══ RECORDS TO USE

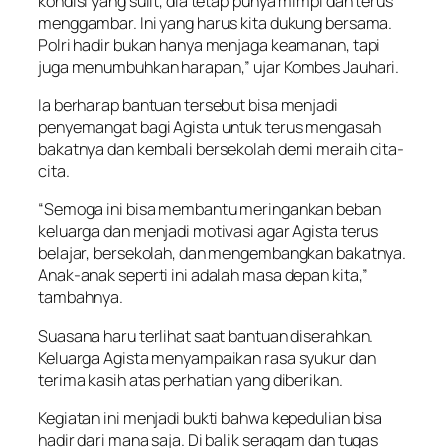
kondisi yang sulit, dia tetap punya mimpi dan terus
menggambar. Ini yang harus kita dukung bersama.
Polri hadir bukan hanya menjaga keamanan, tapi
juga menumbuhkan harapan,” ujar Kombes Jauhari.
Ia berharap bantuan tersebut bisa menjadi
penyemangat bagi Agista untuk terus mengasah
bakatnya dan kembali bersekolah demi meraih cita-
cita.
“Semoga ini bisa membantu meringankan beban
keluarga dan menjadi motivasi agar Agista terus
belajar, bersekolah, dan mengembangkan bakatnya.
Anak-anak seperti ini adalah masa depan kita,”
tambahnya.
Suasana haru terlihat saat bantuan diserahkan.
Keluarga Agista menyampaikan rasa syukur dan
terima kasih atas perhatian yang diberikan.
Kegiatan ini menjadi bukti bahwa kepedulian bisa
hadir dari mana saja. Di balik seragam dan tugas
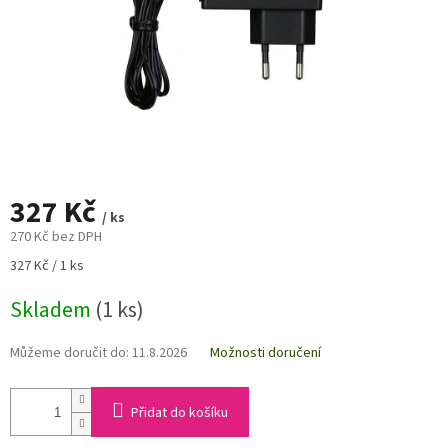
327 Kč
/ ks
270 Kč bez DPH
Měrná
327 Kč / 1 ks
cena:
Skladem
(1 ks)
Můžeme doručit do:
11.8.2026
Možnosti doručení
Přidat do košíku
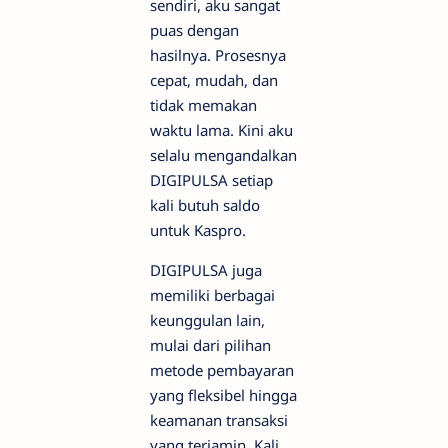
sendiri, aku sangat
puas dengan
hasilnya. Prosesnya
cepat, mudah, dan
tidak memakan
waktu lama. Kini aku
selalu mengandalkan
DIGIPULSA setiap
kali butuh saldo
untuk Kaspro.
DIGIPULSA juga
memiliki berbagai
keunggulan lain,
mulai dari pilihan
metode pembayaran
yang fleksibel hingga
keamanan transaksi
yang terjamin. Kali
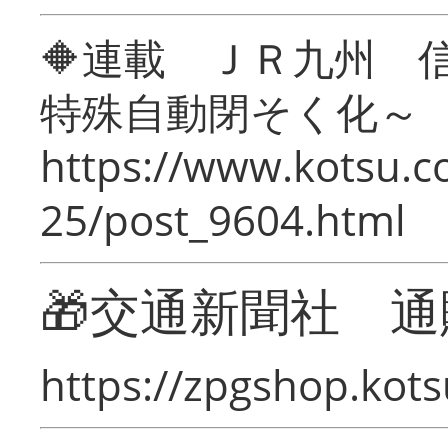
🔶連載 ＪＲ九州 
特殊自動閉そく化～
https://www.kotsu.c
25/post_9604.html
🎁交通新聞社 通
https://zpgshop.kots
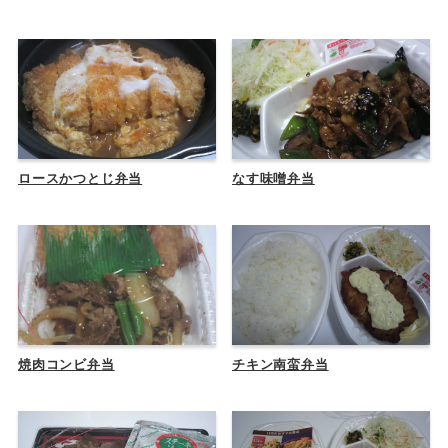
ロースかつとじ弁当
なす味噌弁当
焼肉コンビ弁当
チキン南蛮弁当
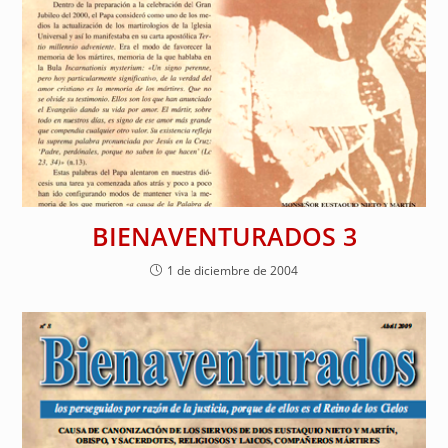
BIENAVENTURADOS 3
1 de diciembre de 2004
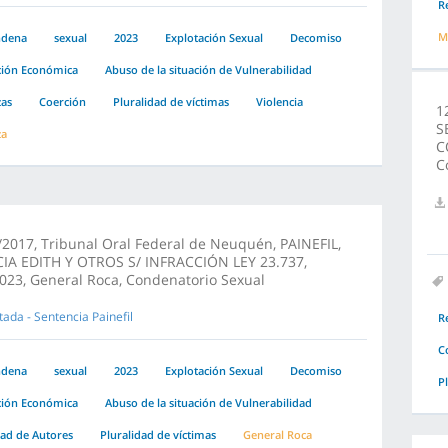
R
M
ndena
sexual
2023
Explotación Sexual
Decomiso
ción Económica
Abuso de la situación de Vulnerabilidad
as
Coerción
Pluralidad de víctimas
Violencia
1
S
za
C
C
2017, Tribunal Oral Federal de Neuquén, PAINEFIL,
CIA EDITH Y OTROS S/ INFRACCIÓN LEY 23.737,
023, General Roca, Condenatorio Sexual
tada - Sentencia Painefil
R
C
ndena
sexual
2023
Explotación Sexual
Decomiso
P
ción Económica
Abuso de la situación de Vulnerabilidad
dad de Autores
Pluralidad de víctimas
General Roca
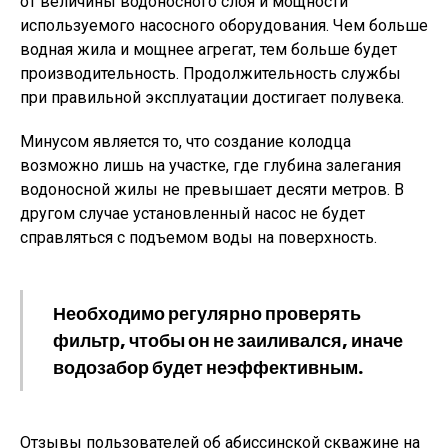
от величины водоносного слоя и мощности
используемого насосного оборудования. Чем больше
водная жила и мощнее агрегат, тем больше будет
производительность. Продолжительность службы
при правильной эксплуатации достигает полувека.
Минусом является то, что создание колодца
возможно лишь на участке, где глубина залегания
водоносной жилы не превышает десяти метров. В
другом случае установленный насос не будет
справляться с подъемом воды на поверхность.
Необходимо регулярно проверять
фильтр, чтобы он не заиливался, иначе
водозабор будет неэффективным.
Отзывы пользователей об абиссинской скважине на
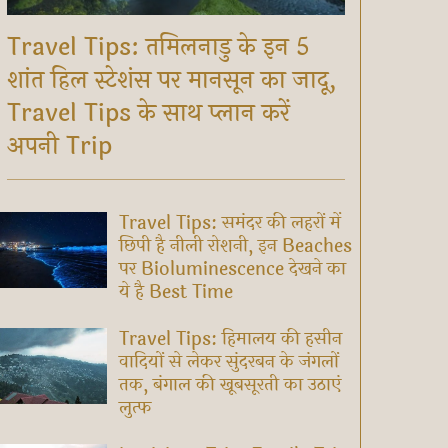
Travel Tips: तमिलनाडु के इन 5
शांत हिल स्टेशंस पर मानसून का जादू,
Travel Tips के साथ प्लान करें
अपनी Trip
Travel Tips: समंदर की लहरों में
छिपी है नीली रोशनी, इन Beaches
पर Bioluminescence देखने का
ये है Best Time
Travel Tips: हिमालय की हसीन
वादियों से लेकर सुंदरबन के जंगलों
तक, बंगाल की खूबसूरती का उठाएं
लुत्फ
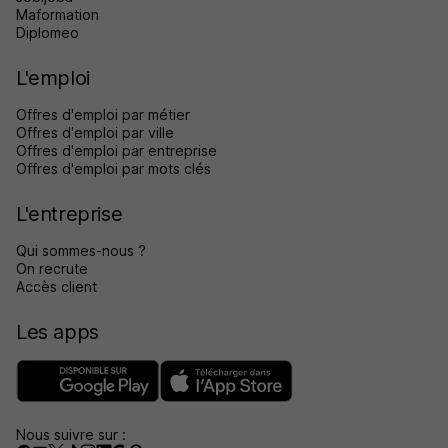
Maformation
Diplomeo
L'emploi
Offres d'emploi par métier
Offres d'emploi par ville
Offres d'emploi par entreprise
Offres d'emploi par mots clés
L'entreprise
Qui sommes-nous ?
On recrute
Accès client
Les apps
Nous suivre sur :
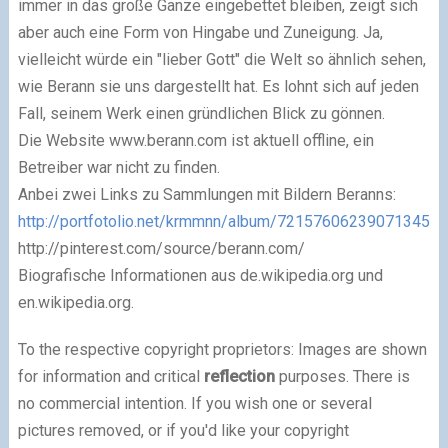
immer in das große Ganze eingebettet bleiben, zeigt sich
aber auch eine Form von Hingabe und Zuneigung. Ja,
vielleicht würde ein "lieber Gott" die Welt so ähnlich sehen,
wie Berann sie uns dargestellt hat. Es lohnt sich auf jeden
Fall, seinem Werk einen gründlichen Blick zu gönnen.
Die Website www.berann.com ist aktuell offline, ein
Betreiber war nicht zu finden.
Anbei zwei Links zu Sammlungen mit Bildern Beranns:
http://portfotolio.net/krmmnn/album/72157606239071345
http://pinterest.com/source/berann.com/
Biografische Informationen aus de.wikipedia.org und
en.wikipedia.org.
To the respective copyright proprietors: Images are shown
for information and critical
reflection
purposes. There is
no commercial intention. If you wish one or several
pictures removed, or if you'd like your copyright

════

- [TASK TO CARRY OUT]
Each line in the listing either holds the word "Travel" or does not. Report how many do, as a bare number.

- [TASK RESULT]
4